Our brains have developed considerably since early primates diverged from other mammals about 85 million years ago. However, increasingly, behavioural psychology studies are showing us how one part of our grey matter has not changed: our ‘lizard brain’.
The lizard brain, or the limbic system (the thing keeping a lizard’s mind ticking), was used by early humans as a primitive ‘fight or flight’ response. It was also a mechanism for weighing up feeding and procreation options.
Fast forward several million decades, and it has been identified this prehistoric part of our brain is now central to the processing of our memory, decision-making, and emotional reactions.
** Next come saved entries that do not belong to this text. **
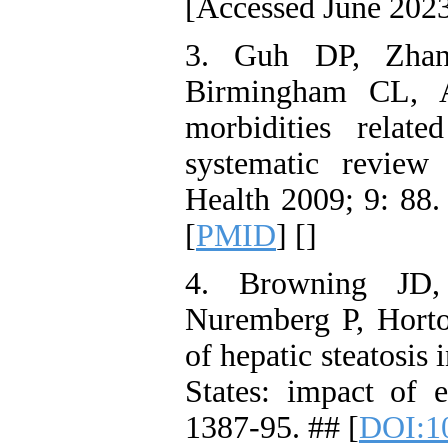
[Accessed June 2023
3. Guh DP, Zhan
Birmingham CL, A
morbidities relat
systematic review
Health 2009; 9: 88.
[
PMID
] [
]
4. Browning JD,
Nuremberg P, Horto
of hepatic steatosis
States: impact of e
1387-95. ## [
DOI:1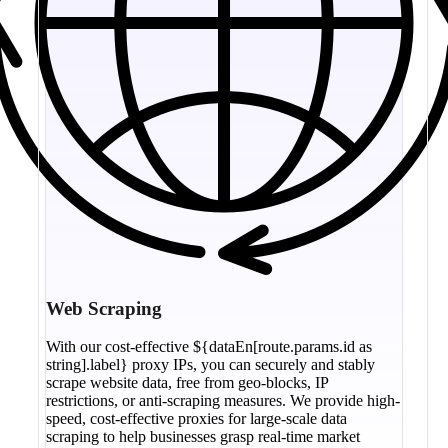
Web Scraping
With our cost-effective ${dataEn[route.params.id as
string].label} proxy IPs, you can securely and stably
scrape website data, free from geo-blocks, IP
restrictions, or anti-scraping measures. We provide high-
speed, cost-effective proxies for large-scale data
scraping to help businesses grasp real-time market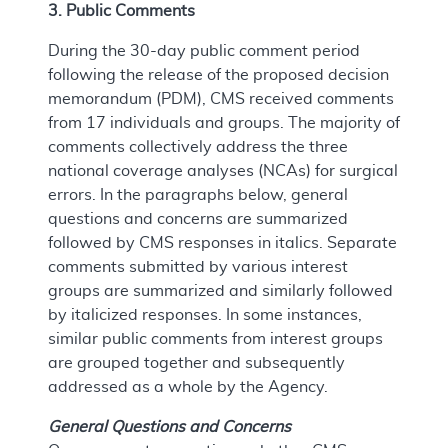
3. Public Comments
During the 30-day public comment period
following the release of the proposed decision
memorandum (PDM), CMS received comments
from 17 individuals and groups. The majority of
comments collectively address the three
national coverage analyses (NCAs) for surgical
errors. In the paragraphs below, general
questions and concerns are summarized
followed by CMS responses in italics. Separate
comments submitted by various interest
groups are summarized and similarly followed
by italicized responses. In some instances,
similar public comments from interest groups
are grouped together and subsequently
addressed as a whole by the Agency.
General Questions and Concerns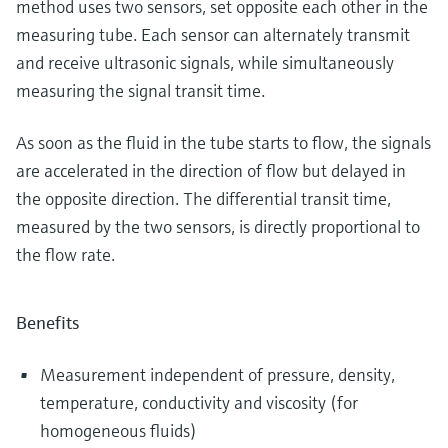
method uses two sensors, set opposite each other in the
measuring tube. Each sensor can alternately transmit
and receive ultrasonic signals, while simultaneously
measuring the signal transit time.
As soon as the fluid in the tube starts to flow, the signals
are accelerated in the direction of flow but delayed in
the opposite direction. The differential transit time,
measured by the two sensors, is directly proportional to
the flow rate.
Benefits
Measurement independent of pressure, density,
temperature, conductivity and viscosity (for
homogeneous fluids)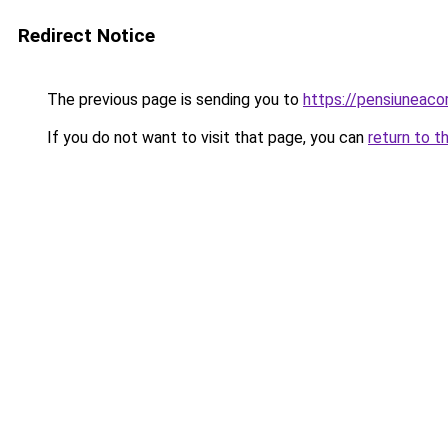
Redirect Notice
The previous page is sending you to
https://pensiuneaco
If you do not want to visit that page, you can
return to t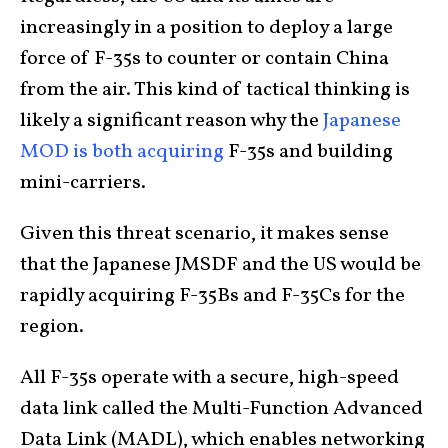
increasingly in a position to deploy a large
force of F-35s to counter or contain China
from the air. This kind of tactical thinking is
likely a significant reason why the
Japanese
MOD is both acquiring
F-35s and building
mini-carriers.
Given this threat scenario, it makes sense
that the Japanese JMSDF and the US would be
rapidly acquiring F-35Bs and F-35Cs for the
region.
All F-35s operate with a secure, high-speed
data link called the Multi-Function Advanced
Data Link (MADL), which enables networking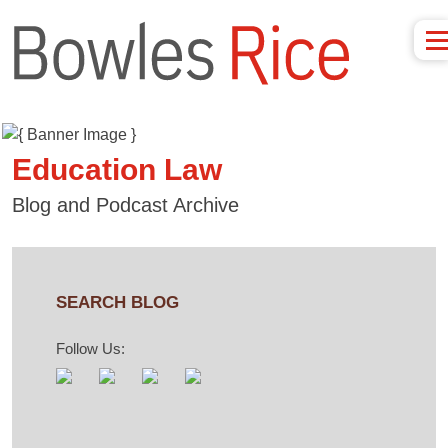
Education Law
Blog and Podcast Archive
SEARCH BLOG
Follow Us: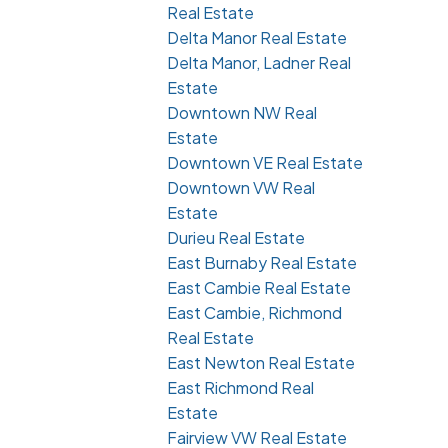
Real Estate
Delta Manor Real Estate
Delta Manor, Ladner Real
Estate
Downtown NW Real
Estate
Downtown VE Real Estate
Downtown VW Real
Estate
Durieu Real Estate
East Burnaby Real Estate
East Cambie Real Estate
East Cambie, Richmond
Real Estate
East Newton Real Estate
East Richmond Real
Estate
Fairview VW Real Estate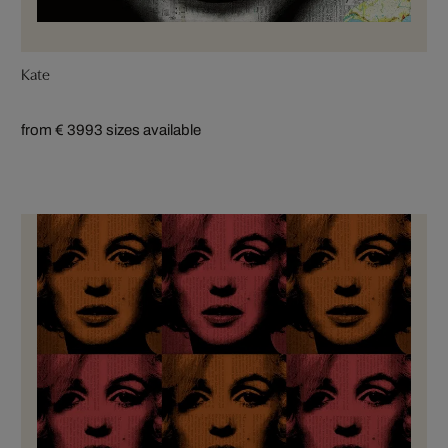
Kate
from € 399
3 sizes available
Increasingly behavioural science is examining how controlling your lizard brain can have a profound effect on the way we solve complex problems, from finding a life partner to making better investment decisions.
The lizard brain enjoys the short-term game. It prefers immediate and quick-fix solutions. It is more fearful of loss than hopeful of gain. This is great for low-value decisions like crossing the road or choosing a hamburger. But engage your lizard brain with anything more complex, and there can be disastrous consequences.
The problem is the framework of the lizard brain emphasizes a narrow spectrum of information; obsessing about previous data while discounting future uncertain indicators. This ancient structure exerts powerful and often unconscious influences on behaviour; and, in the world of investments, it may explain why experienced investors buy at irrationally high prices and sell at irrationally low ones. Lizard brain thinking may also lurk at the bottom of financial catastrophes.
Behavioural psychologists talk about the lizard brain being essentially resistance. It is that little voice in the back of your head, the one telling you something will never work; the one which worries people will laugh at you. And when under pressure, with the stakes raised and people watching, rather than rationally appraising all the options, the lizard brain instinctively strikes. Behavioural research shows consistently employing an instinctive response in complex, high stake decisions has a negative outcome.